How long should you nap to catch up on sleep
So, yes, sleeping in on a saturday a.m.But naps between 20 and 90 minutes (or your own personal sweet spot) can leave you more groggy than when you started.Two days of sleep recovery allowed for improvement to some, but not all, of those measurements:And the same is true for weekend naps:Shorter naps can also help to prevent you from having trouble falling asleep that evening.
The longer you nap, the more likely you are to feel groggy afterward.Also, the earlier you can nap, the better.Take naps in the early afternoon.After 6 nights of sleep restriction, volunteers' daytime sleepiness increased significantly.It protects your heart and helps keep your blood pressure low, your appetite normal, and your blood glucose levels in the normal.

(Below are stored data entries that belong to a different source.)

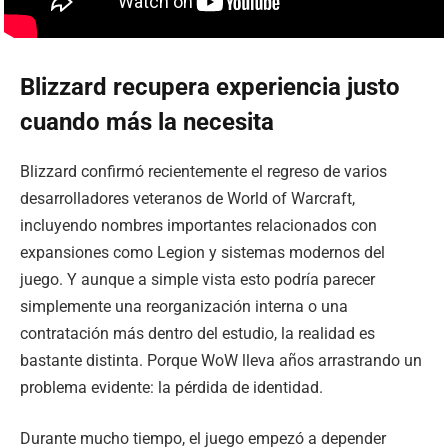
Blizzard recupera experiencia justo
cuando más la necesita
Blizzard confirmó recientemente el regreso de varios
desarrolladores veteranos de World of Warcraft,
incluyendo nombres importantes relacionados con
expansiones como Legion y sistemas modernos del
juego. Y aunque a simple vista esto podría parecer
simplemente una reorganización interna o una
contratación más dentro del estudio, la realidad es
bastante distinta. Porque WoW lleva años arrastrando un
problema evidente: la pérdida de identidad.
Durante mucho tiempo, el juego empezó a depender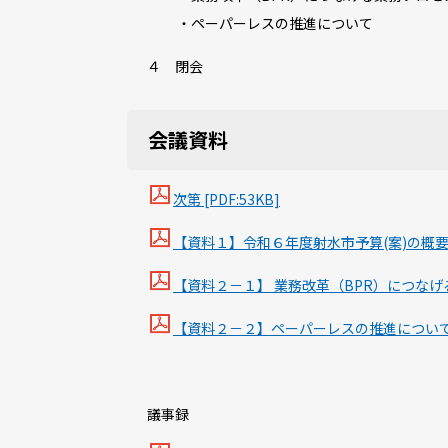
・ペーパーレスの推進について
４ 閉会
会議資料
次第 [PDF:53KB]
【資料１】令和６年度射水市予算(案)の概要につ
【資料２－１】 業務改革（BPR）につなげる
【資料２－２】ペーパーレスの推進について [P
議事録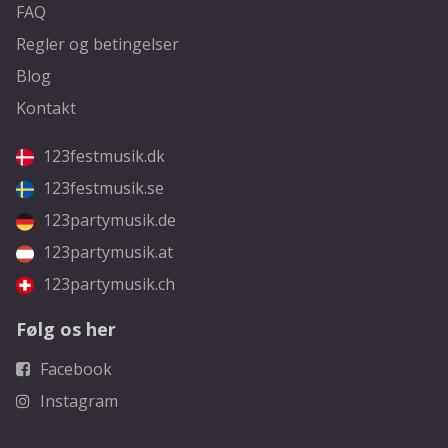
FAQ
Regler og betingelser
Blog
Kontakt
123festmusik.dk
123festmusik.se
123partymusik.de
123partymusik.at
123partymusik.ch
Følg os her
Facebook
Instagram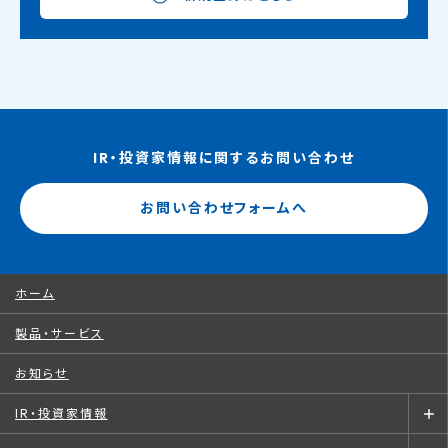
IR・投資家情報に関するお問い合わせ
お問い合わせフォームへ
ホーム
製品・サービス
お知らせ
IR・投資家情報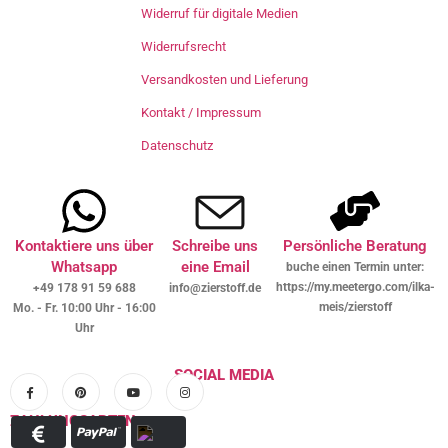
Widerruf für digitale Medien
Widerrufsrecht
Versandkosten und Lieferung
Kontakt / Impressum
Datenschutz
Kontaktiere uns über
Schreibe uns
Persönliche Beratung
Whatsapp
eine Email
buche einen Termin unter:
https://my.meetergo.com/ilka-
+49 178 91 59 688
info@zierstoff.de
meis/zierstoff
Mo. - Fr. 10:00 Uhr - 16:00
Uhr
SOCIAL MEDIA
ZAHLUNGSARTEN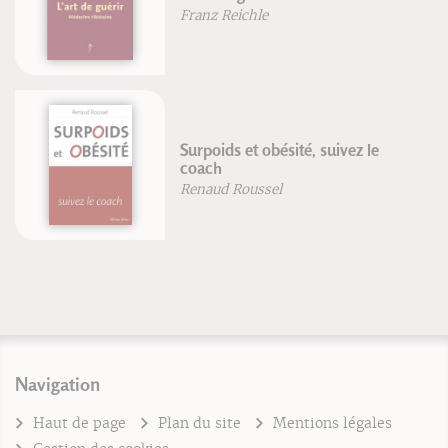
Franz Reichle
Surpoids et obésité, suivez le
coach
Renaud Roussel
Navigation
Haut de page
Plan du site
Mentions légales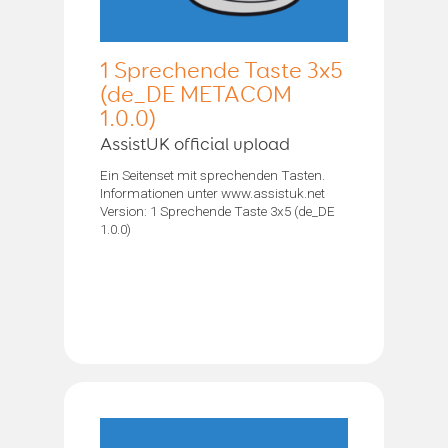
1 Sprechende Taste 3x5
(de_DE METACOM
1.0.0)
AssistUK official upload
Ein Seitenset mit sprechenden Tasten.
Informationen unter www.assistuk.net
Version: 1 Sprechende Taste 3x5 (de_DE
1.0.0)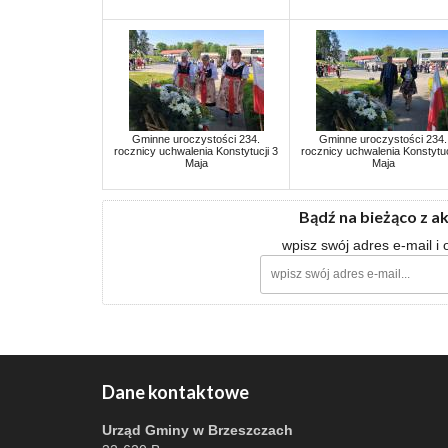
Gminne uroczystości 234.
Gminne uroczystości 234.
rocznicy uchwalenia Konstytucji 3
rocznicy uchwalenia Konstytuc
Maja
Maja
Bądź na bieżąco z a
wpisz swój adres e-mail i
Dane kontaktowe
Urząd Gminy w Brzeszczach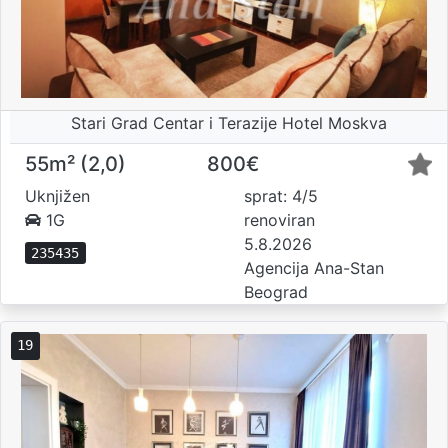
Stari Grad Centar i Terazije Hotel Moskva
55m² (2,0)
800€
Uknjižen
sprat: 4/5
1G
renoviran
5.8.2026
235435
Agencija Ana-Stan
Beograd
19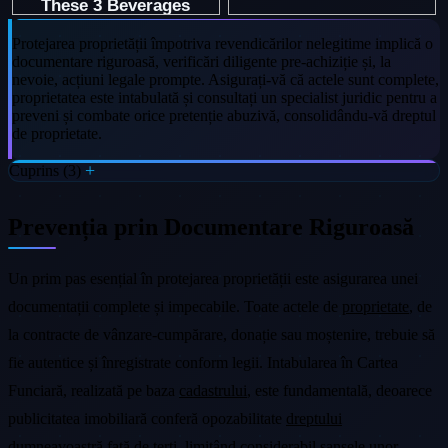
Protejarea proprietății împotriva revendicărilor nelegitime implică o
documentare riguroasă, verificări diligente pre-achiziție și, la
nevoie, acțiuni legale prompte. Asigurați-vă că actele sunt complete,
proprietatea este intabulată și consultați un specialist juridic pentru a
preveni și combate orice pretenție abuzivă, consolidându-vă dreptul
de proprietate.
Cuprins (3)
Prevenția prin Documentare Riguroasă
Un prim pas esențial în protejarea proprietății este asigurarea unei
documentații complete și impecabile. Toate actele de
proprietate
, de
la contracte de vânzare-cumpărare, donație sau moștenire, trebuie să
fie autentice și înregistrate conform legii. Intabularea în Cartea
Funciară, realizată pe baza
cadastrului
, este fundamentală, deoarece
publicitatea imobiliară conferă opozabilitate
dreptului
dumneavoastră față de terți, limitând considerabil șansele unor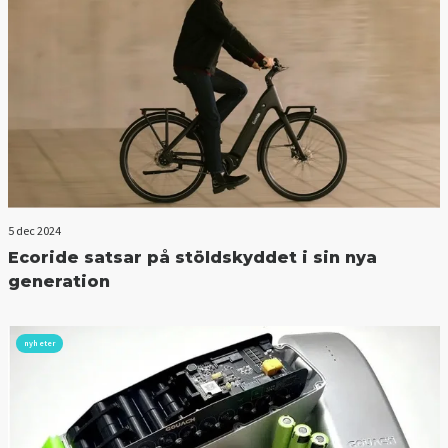
5 dec 2024
Ecoride satsar på stöldskyddet i sin nya
generation
nyheter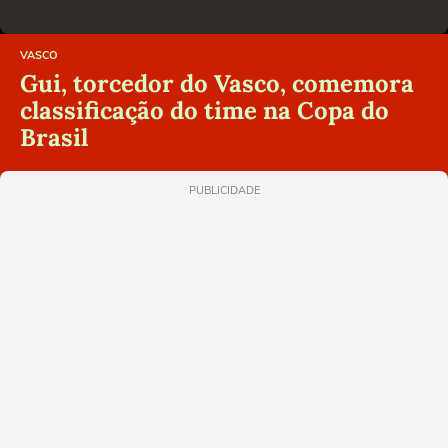
VASCO
Gui, torcedor do Vasco, comemora
classificação do time na Copa do
Brasil
PUBLICIDADE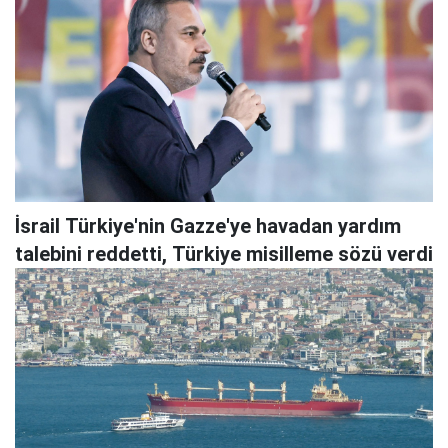
İsrail Türkiye'nin Gazze'ye havadan yardım
talebini reddetti, Türkiye misilleme sözü verdi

A power nap of 10 to 20 minutes can boost your energy and alertness without the feeling of sleep inertia when you wake up, says mcginn.A study published in april 2016 found that naps lasting more than 60 minutes a day increased the risk of type 2 diabetes by 50 percent.When you no longer have sleep debt and wake up feeling refreshed, you are less likely to feel the need to hit snooze.Sleeping in on the weekends 8 to catch up on sleep is another common approach.Naps that are 20 minutes or less tend to keep you in this stage, which makes it much easier to wake up without feeling groggy.